A govt web site approximates costs for RFH at $4-$6/sf depending on yada yada yada and not counting the heat source. I’ve seen HVAC contractors use $5 as a crude budget number, so there’s some consistency.
But materials come to only about $1/sf on at least one site I found.
Is all the rest labor and profit? Or is there a more accurate way to breakdown the cost of RFH? What are good numbers for budgetting and what’s the rough breakdown (without getting too personal on your margins and such)?
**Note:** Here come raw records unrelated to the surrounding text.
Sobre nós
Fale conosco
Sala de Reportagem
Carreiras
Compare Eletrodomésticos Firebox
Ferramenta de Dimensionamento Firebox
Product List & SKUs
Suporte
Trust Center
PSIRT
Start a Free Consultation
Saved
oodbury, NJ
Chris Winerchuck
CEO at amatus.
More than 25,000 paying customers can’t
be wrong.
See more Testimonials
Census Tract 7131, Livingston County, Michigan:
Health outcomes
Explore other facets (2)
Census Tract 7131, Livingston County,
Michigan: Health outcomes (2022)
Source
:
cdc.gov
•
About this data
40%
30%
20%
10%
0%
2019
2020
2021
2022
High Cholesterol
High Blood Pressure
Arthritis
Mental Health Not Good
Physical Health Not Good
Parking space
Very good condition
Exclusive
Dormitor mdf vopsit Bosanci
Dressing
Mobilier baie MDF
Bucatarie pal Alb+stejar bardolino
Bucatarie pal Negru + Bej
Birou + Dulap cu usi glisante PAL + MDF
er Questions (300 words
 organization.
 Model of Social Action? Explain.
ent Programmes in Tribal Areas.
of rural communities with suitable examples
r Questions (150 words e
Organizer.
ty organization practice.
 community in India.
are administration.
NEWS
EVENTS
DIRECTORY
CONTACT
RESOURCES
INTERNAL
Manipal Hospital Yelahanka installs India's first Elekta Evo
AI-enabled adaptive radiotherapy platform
Thanks.
Replies
Ballpark?
Usually, the tubing itself runs about $1 a sqft.
From there, you have to pick your poison...
Gypcrete about $2.50. Second soleplate for gypcrete is minimal.
Manifolds/mixing valve/outdoor reset/thermocouples/control&relay boxes/pumps/Cu plumbing from boiler to manifolds...depends on layout & design.
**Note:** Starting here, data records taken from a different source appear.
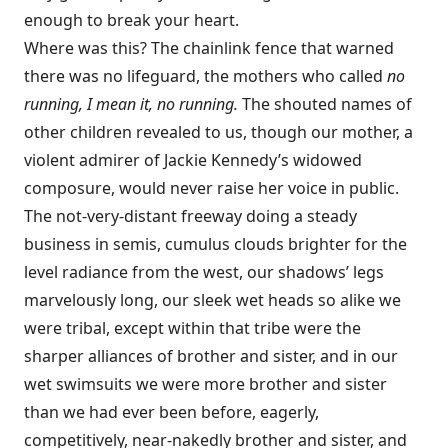
enough to break your heart.
Where was this? The chainlink fence that warned
there was no lifeguard, the mothers who called
no
running, I mean it, no running.
The shouted names of
other children revealed to us, though our mother, a
violent admirer of Jackie Kennedy’s widowed
composure, would never raise her voice in public.
The not-very-distant freeway doing a steady
business in semis, cumulus clouds brighter for the
level radiance from the west, our shadows’ legs
marvelously long, our sleek wet heads so alike we
were tribal, except within that tribe were the
sharper alliances of brother and sister, and in our
wet swimsuits we were more brother and sister
than we had ever been before, eagerly,
competitively, near-nakedly brother and sister, and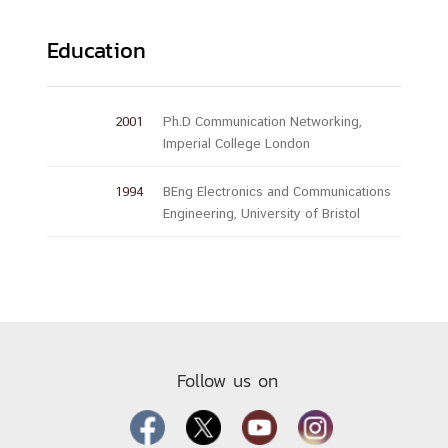
Education
2001
Ph.D Communication Networking,
Imperial College London
1994
BEng Electronics and Communications
Engineering, University of Bristol
Follow us on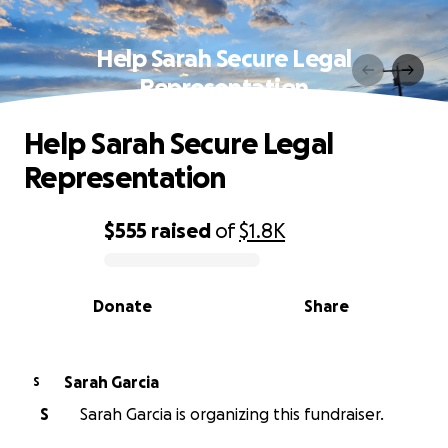
Help Sarah Secure Legal
Representation
Help Sarah Secure Legal
Representation
$555
raised
of
$1.8K
0% complete
Donate
Share
Sarah Garcia
S
S
Sarah Garcia is organizing this fundraiser.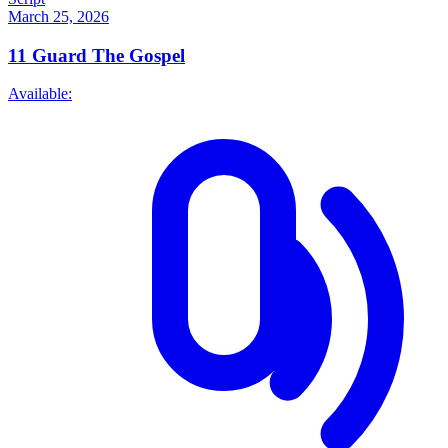
March 25, 2026
11
Guard The Gospel
Available: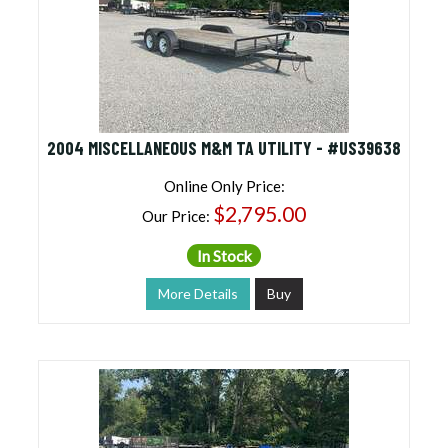
2004 MISCELLANEOUS M&M TA UTILITY - #US39638
Online Only Price:
$2,795.00
Our Price:
In Stock
More Details
Buy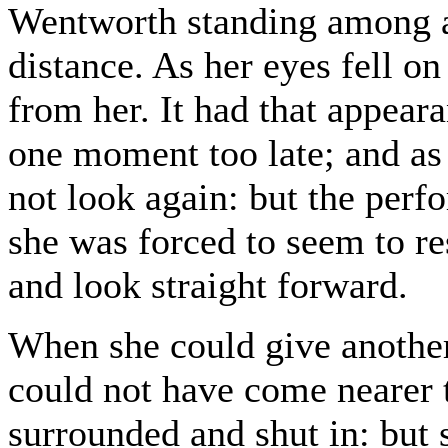
Wentworth standing among a c
distance. As her eyes fell o
from her. It had that appear
one moment too late; and as 
not look again: but the pe
she was forced to seem to res
and look straight forward.
When she could give anothe
could not have come nearer t
surrounded and shut in: but 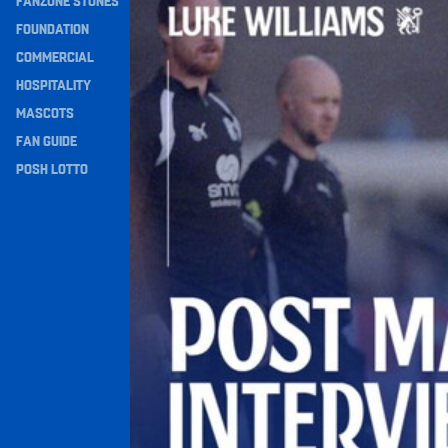
FANZONE STONES
Navigation
FOUNDATION
COMMERCIAL
HOSPITALITY
MASCOTS
FAN GUIDE
POSH LOTTO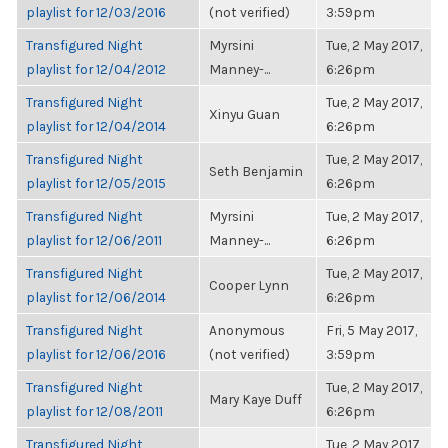
playlist for 12/03/2016
(not verified)
3:59pm
Transfigured Night
Myrsini
Tue, 2 May 2017,
playlist for 12/04/2012
Manney-...
6:26pm
Transfigured Night
Tue, 2 May 2017,
Xinyu Guan
playlist for 12/04/2014
6:26pm
Transfigured Night
Tue, 2 May 2017,
Seth Benjamin
playlist for 12/05/2015
6:26pm
Transfigured Night
Myrsini
Tue, 2 May 2017,
playlist for 12/06/2011
Manney-...
6:26pm
Transfigured Night
Tue, 2 May 2017,
Cooper Lynn
playlist for 12/06/2014
6:26pm
Transfigured Night
Anonymous
Fri, 5 May 2017,
playlist for 12/06/2016
(not verified)
3:59pm
Transfigured Night
Tue, 2 May 2017,
Mary Kaye Duff
playlist for 12/08/2011
6:26pm
Transfigured Night
Tue, 2 May 2017,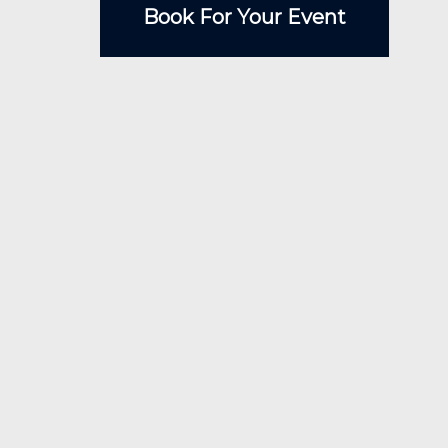
Book For Your Event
Foil-faced polyiso...about $0.30 a sqft
Al plates & staples...staples are negligible (figured in the $1 a foot cost of the tubing), Al plates try not to use them, depends on the thermal properties of the room, but typically not required.
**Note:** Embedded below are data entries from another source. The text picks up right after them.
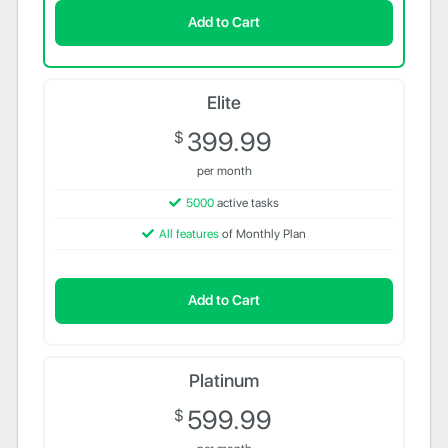
Add to Cart
Elite
399.99
$
per month
5000
active tasks
All features
of Monthly Plan
Add to Cart
Platinum
599.99
$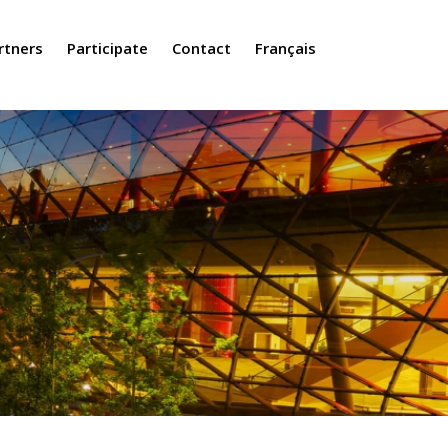
rtners
Participate
Contact
Français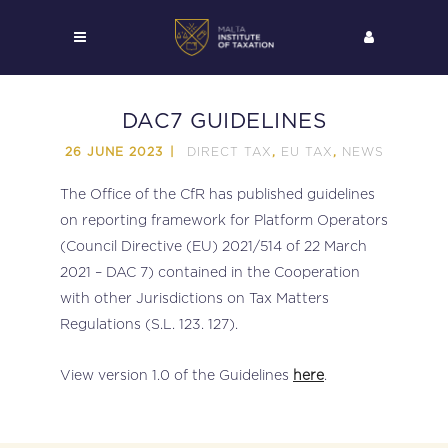
DAC7 GUIDELINES
DIRECT TAX
EU TAX
NEWS
26 JUNE 2023
,
,
The Office of the CfR has published guidelines
on reporting framework for Platform Operators
(Council Directive (EU) 2021/514 of 22 March
2021 – DAC 7) contained in the Cooperation
with other Jurisdictions on Tax Matters
Regulations (S.L. 123. 127).
View version 1.0 of the Guidelines
here
.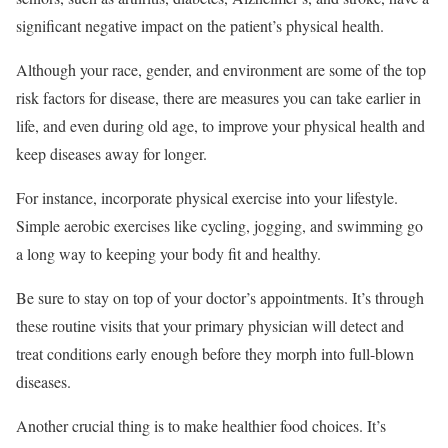
significant negative impact on the patient’s physical health.
Although your race, gender, and environment are some of the top
risk factors for disease, there are measures you can take earlier in
life, and even during old age, to improve your physical health and
keep diseases away for longer.
For instance, incorporate physical exercise into your lifestyle.
Simple aerobic exercises like cycling, jogging, and swimming go
a long way to keeping your body fit and healthy.
Be sure to stay on top of your doctor’s appointments. It’s through
these routine visits that your primary physician will detect and
treat conditions early enough before they morph into full-blown
diseases.
Another crucial thing is to make healthier food choices. It’s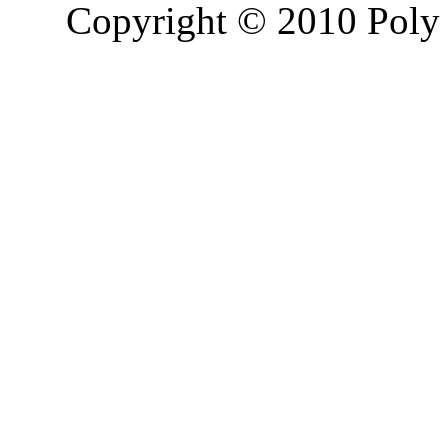
Copyright © 2010 Poly 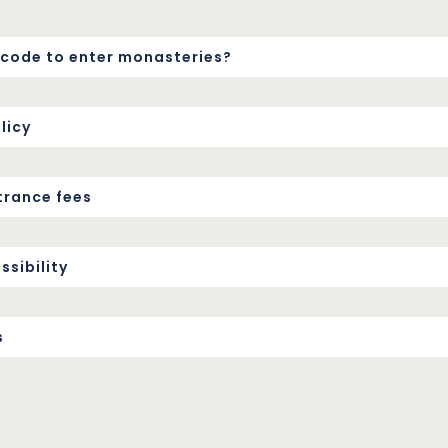
s code to enter monasteries?
licy
trance fees
sibility
s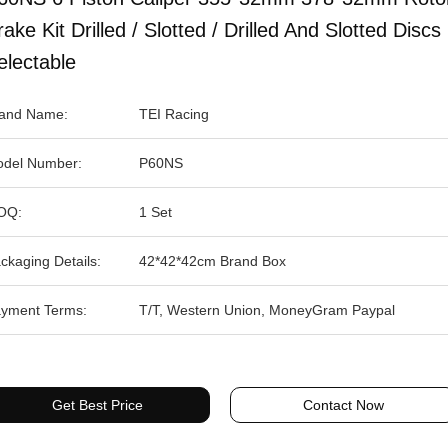
rake Kit Drilled / Slotted / Drilled And Slotted Discs
electable
and Name:
TEI Racing
del Number:
P60NS
OQ:
1 Set
ckaging Details:
42*42*42cm Brand Box
yment Terms:
T/T, Western Union, MoneyGram Paypal
Get Best Price
Contact Now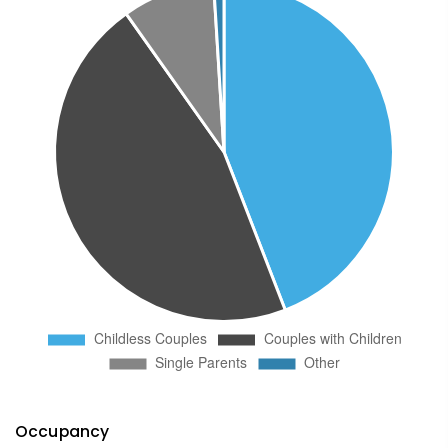
Occupancy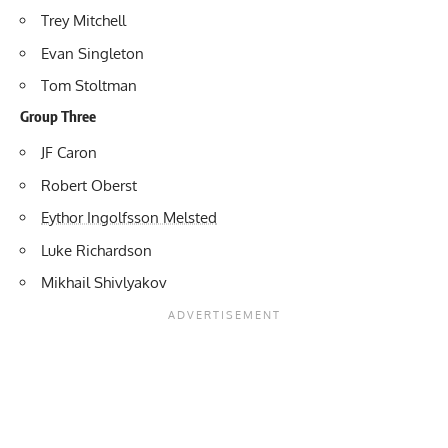
Trey Mitchell
Evan Singleton
Tom Stoltman
Group Three
JF Caron
Robert Oberst
Eythor Ingolfsson Melsted
Luke Richardson
Mikhail Shivlyakov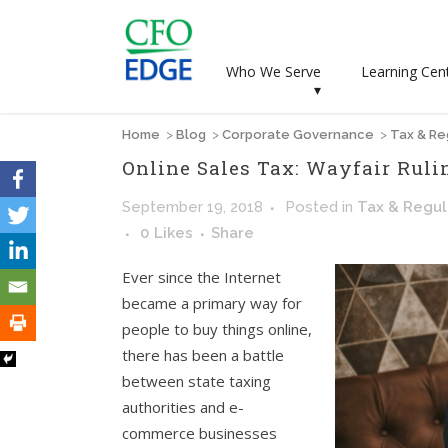
Who We Serve
Learning Cen
▾
Home
>
Blog
>
Corporate Governance
>
Tax & Re
Online Sales Tax: Wayfair Ruli
September 19, 2018
Posted
in
Tax & Regul
0
Likes
Share
Ever since the Internet
became a primary way for
people to buy things online,
there has been a battle
between state taxing
authorities and e-
commerce businesses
Go the Warmboard route? That's about $4 a foot over what a traditional subfloor would run, but it does eliminate a few things required by gypcrete, while requiring a few things gypcrete doesn't. In my locale it's somewhat more expensive than gypcrete, way more expensive than staple-up, though Warmboard has great thermal performance.
Profit? Profit??
Summary? For materials only, a staple-up could be had for about $1.50 a foot. Gypcrete about $4.75, Warmboard about $5.45 (WB cost reduced by omitting traditional subfloor).
Your mileage could vary.
I was trying to keep away from flooring components. Just tube, manifolds, tstats, etc--installed costs of all the stuff beyond the boiler that ya gotta have regardless of the concrete/gyp/warmboard choice.
And speaking of installation systems, ever see this: http://www.pfgindustries.com/ Couldn't find cost data, so I suspect the worst.
Jim: Mongo has some good numbers there. I think where RFH really shines is in slab-on-grade. No gypcrete, no staples, no aluminium fins. No floor space eaten up with registers or baseboards. Just spend two hours tying it down to the 6"x6" #10 WWF, (make a diagram of tubing routes, IMHO), and then pour away. Then $1/foot is reasonable. Plus you save $x/foot for ductwork and registers or baseboards and hydronic piping. Where X is $2 or $3.
Regarding manifolds and thermostats: To compare apples and apples, I'd leave those out. If you have 5 zones of baseboards, you need 5 t-stats and 5 solenoid valves in the manifold, just like in RFH. Compared to forced air, I'd compared it to a RFH system with ONE thermostat and manually adjusted balancing valves. Not that I'd ever install such a system, but forced air is often done like that. I suppose I would throw another $50 or $100 per zone at RFH heating costs because the thermostats need to be smarter in a high mass (slab or gypcrete) system.